Water, water everywhere!

Posted August 30th, 2011

Last week-end I was paddling in the Boundary Waters, across lakes, down lazy rivers, past beds of water lilies and generally reveling in gentle, fresh water. Then I arrived home to news of hurricanes, tropical storms and floods. The contrast between my experience and that of friends and family in New England couldn’t be more striking and I thought: Water: can’t live with it and can’t live without it! It made me think of the ways water impacts our lives and the folktales that have grown up around this experience.

There are so many folktales and myths about floods that I could not possibly begin to list them, but one website summarizes literally more than a hundred flood myths from the entire world. Another authoritative text on the subject is David Leeming’s, The Oxford Companion to World Mythology.”  Check out the chapter titled “Flood.”

Because of the events this weekend, I initially thought of stories about too much water. One terrific story is “The Legend of the Monsoon Rains” by Sherry Garland. This is a Vietnamese tale found in Children of the Dragon and tells of how the Lord of the Seas returns yearly to try and win a princess he cannot have, and so sends torrential winds and rains in retaliation.

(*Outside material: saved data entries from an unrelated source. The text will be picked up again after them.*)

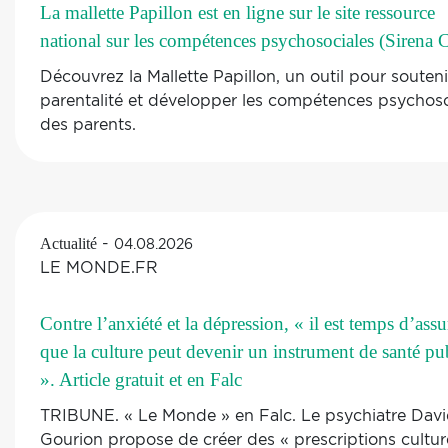
La mallette Papillon est en ligne sur le site ressource
national sur les compétences psychosociales (Sirena 
Découvrez la Mallette Papillon, un outil pour souteni
parentalité et développer les compétences psychoso
des parents.
-
Actualité
04.08.2026
LE MONDE.FR
Contre l’anxiété et la dépression, « il est temps d’ass
que la culture peut devenir un instrument de santé pu
». Article gratuit et en Falc
TRIBUNE. « Le Monde » en Falc. Le psychiatre Dav
Gourion propose de créer des « prescriptions culture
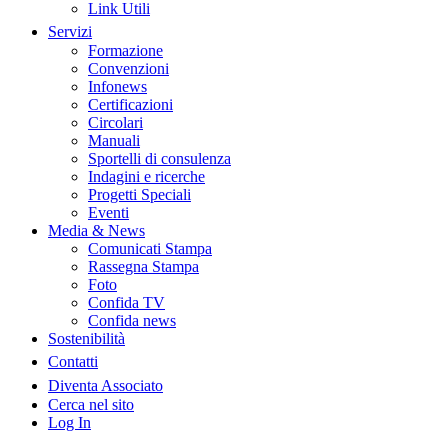
Link Utili
Servizi
Formazione
Convenzioni
Infonews
Certificazioni
Circolari
Manuali
Sportelli di consulenza
Indagini e ricerche
Progetti Speciali
Eventi
Media & News
Comunicati Stampa
Rassegna Stampa
Foto
Confida TV
Confida news
Sostenibilità
Contatti
Diventa Associato
Cerca nel sito
Log In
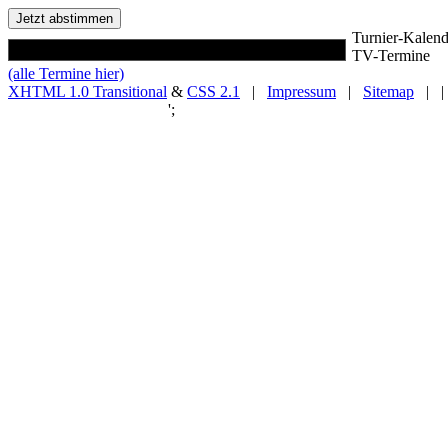
Turnier-Kalend
TV-Termine
(alle Termine hier)
XHTML 1.0 Transitional
&
CSS 2.1
|
Impressum
|
Sitemap
| |
';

Why the Sun and the Moon Live in the Sky by Niki Daly is a Nigeran folktale where Sun, an adventurous roamer, lives on earth with Moon, who is rather a homebody. When Sun invites Sea and all her children to visit them, Sea floods the house and forces Sun and Moon into the sky, where they have been to this very day.

Another story about too much water is Anne Rockwell’s The Boy Who Wouldn’t Obey. This is a Mayan tale about the god of the rainstorms named Chac who dives down to earth to steal a child and gets more than he bargained for. The boy causes endless trouble and when he steals the god’s rain-making tools, he unintentionally wreaks havoc with the weather, ala Tomie de Paola’s Big Anthony who couldn’t make the pasta pot stop cooking!

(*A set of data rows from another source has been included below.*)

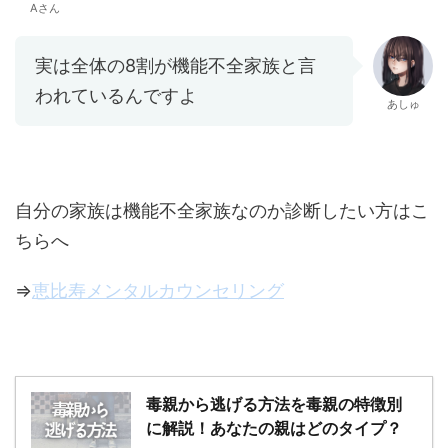
Aさん
実は全体の8割が機能不全家族と言
われているんですよ
あしゅ
自分の家族は機能不全家族なのか診断したい方はこ
ちらへ
⇒
恵比寿メンタルカウンセリング
毒親から逃げる方法を毒親の特徴別
に解説！あなたの親はどのタイプ？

Another famous story about battling water is the Dutch legend, The Boy Who Held Back the Sea (Thomas Locker). This is a retelling of a traditional Dutch folktale about a little boy who spotted a dangerous hole in a dyke, put his finger in the hole, stayed all night and thus kept the town safe.

A number of folktales deal with the opposite phenomenon, drought. Not surprisingly, the arid regions of the world have a number of tales on this subject. I have always loved Bringing the Rain to Kapiti Plain by Verna Aardema, which is a cumulative story with the rhythm and repetition of “The House That Jack Built” and tells the story of how Ki-pat brings rain to the parched Kapiti Plain.

“The Return of the Clouds,” by Susan Milord in Tales of the Shimmering Sky is a Pueblo tale from western New Mexico. It is a compelling story about a nasty monster named Cloud Eater that eats all the clouds and causes terrible droughts. A young boy finds a way to get rid of Cloud Eater and eventually returns the clouds to the sky.

Another interesting folktale is Rain Player by David Wisniewski. In this story a young Mayan ballplayer defies the priest’s prophecy of a drought and challenges the rain god to a game of pok-a-tok, which is a Mayan basketball/soccer game played on an outdoor court. In the end, the boy outperforms the rain god and the god rewards him by sending gentle showers after his victories on the court.

So, stories about too much or too little water—take your pick.